И каждый раз принимать в себя осколки этих взрывов… Или другое сравнение — вбирать в себя излишки яда… Это ближе к другому нашему случаю, с марксизмом. Тоже идея рациональная, объясняющая, истолковывающая.
Лет двадцать тому назад еще признавалось, что именно пример России, приявшей в себя весь яд «классовой борьбы» — подвигнул Запад к мирному разрешению социальных противоречий. Но не будем тут идеализировать — Россия обратилась к этой чаше яда, отнюдь не как Христос в Гефсиманском саду
А завершая тему европейского взгляда на Россию, я приведу оценки наиболее важных исторических персон, предварив их, правда, своими собственными гипотетическими предположениями об их восприятии нас…
Россия — как сухопутная Атлантика
Два значительных пространства были долгое время границами Европы, ограничивали, брали ее «в скобки» с Запада и Востока: Атлантический океан и Россия. Две великие глади суши и моря в одном были схожи для Европы: это было нечто огромное, что трудно, но все же можно преодолеть. Напряглись и построили аппараты, прорвавшиеся через Атлантику к Индии. И даже «фальш-стена», встреченная (Колумбом) на этом пути, его фальш-Индия, оказалась весьма ценным призом. Россия для значительной части этих устремленных тоже была пространством, неприятным своей величиной. Европейских купцов интересовал, прежде всего, транзит в ту же Индию, их мореплаватели гибли в Баренцевом море в поисках знаменитого «Северо-восточного прохода» к Китаю, к Островам Пряностей. Конечно, Архангельск кроме промежуточной стоянки выкатывал и свои товары, но все же, признаем, одна каравелла имбиря или корицы, стоила как целые караваны наших классических «льна, пеньки…».
И только вторым этапом пришло «положительное» восприятие окружавших пространств. Для Васко да Гамы, (как и для пассажиров «Титаника»), каждая лишняя миля Атлантики была минусом
(он потерял два из четырех кораблей, но на своем, вернувшимся — озолотился)… А вот собственно атлантическая рыба стала какой-то ценностью 250 лет спустя.Может, некоторым покажется странным это сопоставление России и Атлантического океана, но подобие, по-моему, в этих слоях, этапах постижения, в самом первом восприятии, где великость (или просто величина) осознается, как фактор отрицательный. Преодолеваемое враждебное пространство.

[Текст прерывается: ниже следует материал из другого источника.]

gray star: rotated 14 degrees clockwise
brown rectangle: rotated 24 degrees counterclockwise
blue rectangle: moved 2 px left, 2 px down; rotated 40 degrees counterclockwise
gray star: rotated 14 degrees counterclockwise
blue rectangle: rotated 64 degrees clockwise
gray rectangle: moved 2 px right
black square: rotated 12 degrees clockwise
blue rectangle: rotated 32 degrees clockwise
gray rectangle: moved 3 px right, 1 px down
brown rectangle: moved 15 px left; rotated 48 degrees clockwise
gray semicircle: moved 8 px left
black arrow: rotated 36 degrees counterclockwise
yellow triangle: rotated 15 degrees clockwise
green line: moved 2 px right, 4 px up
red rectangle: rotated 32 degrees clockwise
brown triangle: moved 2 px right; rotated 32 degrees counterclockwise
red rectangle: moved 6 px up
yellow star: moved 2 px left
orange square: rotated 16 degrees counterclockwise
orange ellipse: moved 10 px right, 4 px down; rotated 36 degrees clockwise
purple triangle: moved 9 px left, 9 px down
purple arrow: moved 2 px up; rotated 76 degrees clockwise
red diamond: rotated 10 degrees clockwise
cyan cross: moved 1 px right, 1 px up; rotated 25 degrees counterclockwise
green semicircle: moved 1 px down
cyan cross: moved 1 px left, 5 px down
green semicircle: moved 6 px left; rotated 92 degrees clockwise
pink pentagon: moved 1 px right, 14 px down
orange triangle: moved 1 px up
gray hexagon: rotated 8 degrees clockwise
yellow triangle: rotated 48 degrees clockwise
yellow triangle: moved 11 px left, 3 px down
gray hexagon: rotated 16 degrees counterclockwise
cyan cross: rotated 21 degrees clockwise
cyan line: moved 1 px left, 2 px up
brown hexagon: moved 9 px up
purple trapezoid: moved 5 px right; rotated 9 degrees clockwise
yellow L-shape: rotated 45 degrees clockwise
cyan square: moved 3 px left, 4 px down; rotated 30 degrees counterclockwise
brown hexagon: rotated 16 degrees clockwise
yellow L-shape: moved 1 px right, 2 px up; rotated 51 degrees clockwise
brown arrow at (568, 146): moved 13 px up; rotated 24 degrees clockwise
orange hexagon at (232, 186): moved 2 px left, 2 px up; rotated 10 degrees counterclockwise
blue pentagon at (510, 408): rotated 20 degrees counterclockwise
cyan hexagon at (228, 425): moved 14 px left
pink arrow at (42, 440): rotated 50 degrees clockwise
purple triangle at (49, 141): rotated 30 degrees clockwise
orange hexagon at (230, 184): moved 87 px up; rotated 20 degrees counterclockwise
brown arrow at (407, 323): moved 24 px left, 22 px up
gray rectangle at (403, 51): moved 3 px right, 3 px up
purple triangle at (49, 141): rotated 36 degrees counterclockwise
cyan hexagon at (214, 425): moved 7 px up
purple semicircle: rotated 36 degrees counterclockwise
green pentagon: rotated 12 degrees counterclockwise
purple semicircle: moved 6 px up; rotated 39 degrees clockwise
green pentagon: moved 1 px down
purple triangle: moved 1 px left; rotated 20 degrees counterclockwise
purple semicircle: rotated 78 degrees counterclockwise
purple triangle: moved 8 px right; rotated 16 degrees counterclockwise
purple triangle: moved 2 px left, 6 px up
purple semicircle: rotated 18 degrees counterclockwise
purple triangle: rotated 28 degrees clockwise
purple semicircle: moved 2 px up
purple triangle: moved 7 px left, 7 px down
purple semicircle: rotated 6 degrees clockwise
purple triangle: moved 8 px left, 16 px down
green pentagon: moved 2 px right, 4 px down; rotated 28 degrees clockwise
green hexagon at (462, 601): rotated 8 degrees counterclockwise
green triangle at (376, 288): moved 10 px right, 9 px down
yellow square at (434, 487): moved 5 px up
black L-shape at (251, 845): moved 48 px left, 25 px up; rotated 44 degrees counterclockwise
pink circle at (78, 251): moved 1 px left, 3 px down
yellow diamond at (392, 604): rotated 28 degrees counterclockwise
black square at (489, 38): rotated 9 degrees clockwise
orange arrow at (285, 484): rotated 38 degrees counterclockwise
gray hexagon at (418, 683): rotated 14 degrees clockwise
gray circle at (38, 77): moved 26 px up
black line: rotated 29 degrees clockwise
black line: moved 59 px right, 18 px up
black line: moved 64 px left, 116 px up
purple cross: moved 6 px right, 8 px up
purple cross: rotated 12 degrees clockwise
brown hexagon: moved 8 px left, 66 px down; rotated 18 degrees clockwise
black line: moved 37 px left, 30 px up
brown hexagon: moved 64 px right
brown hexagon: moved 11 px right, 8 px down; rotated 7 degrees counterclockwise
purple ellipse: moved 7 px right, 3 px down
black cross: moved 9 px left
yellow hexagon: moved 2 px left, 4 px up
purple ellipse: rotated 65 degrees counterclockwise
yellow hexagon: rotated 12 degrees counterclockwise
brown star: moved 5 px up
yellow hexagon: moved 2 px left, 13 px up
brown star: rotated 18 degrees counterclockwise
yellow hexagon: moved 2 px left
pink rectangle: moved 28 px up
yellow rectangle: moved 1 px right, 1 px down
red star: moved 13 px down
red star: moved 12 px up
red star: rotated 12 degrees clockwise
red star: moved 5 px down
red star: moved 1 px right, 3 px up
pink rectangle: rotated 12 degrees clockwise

Известен папский посланник Антоний Поссевино в 1581/82 в Россию. Его миссия, зондаж возможностей объединения церквей, кончается, разумеется, неудачей, но: «Несмотря на все трудности, которые стоят на пути введения католицизма в России, для достижения этой цели не следует пренебрегать никаким средством, ибо Россия, благодаря своему географическому положению, предлагает несравненные возможности для распространения христианства в Азии».
То есть мы — средство, но и не Азия — а «дорога в Азию». Другой «козырь России» — и опять внешний, привходящий. Хроническая работа, создание антитурецких коалиций, конечно, не обходит Россию. Здесь первенствуют венецианцы, их посланник Джакомо Зоранцо, отмечает: «…большая часть населения Балкан принадлежит к греческой церкви и поэтому подчиняются Великому князю Московскому» (1576). Конечно же, преувеличение (с подчинением). «Глядя из Венеции».
Англичанин Вальтер Ралей в трактате «Максимы о государстве» приводит Московское государство на исходе — как прототип тирании. XVI век, у нас Иван Грозный. Но ближе (в географическом и военном отношении) других к царству Грозного лифляндскиие немцы. «Московская страна и правление» Гайнриха фон Штадена имеет приложение — проект нападения на Московию.
Но Мартин Лютер в памфлете против папы (1520): «Русские и московиты… эти также являются христианами, а не еретиками потому только, что не дают беспрерывно спускать с себя шкуру».
Еще с протестантского фланга. Губерт Лангет пишет Кальвину, имея в виду Москву: «Если какое-либо царство в Европе должно возрастать, так только это» (сентябрь 1558 года).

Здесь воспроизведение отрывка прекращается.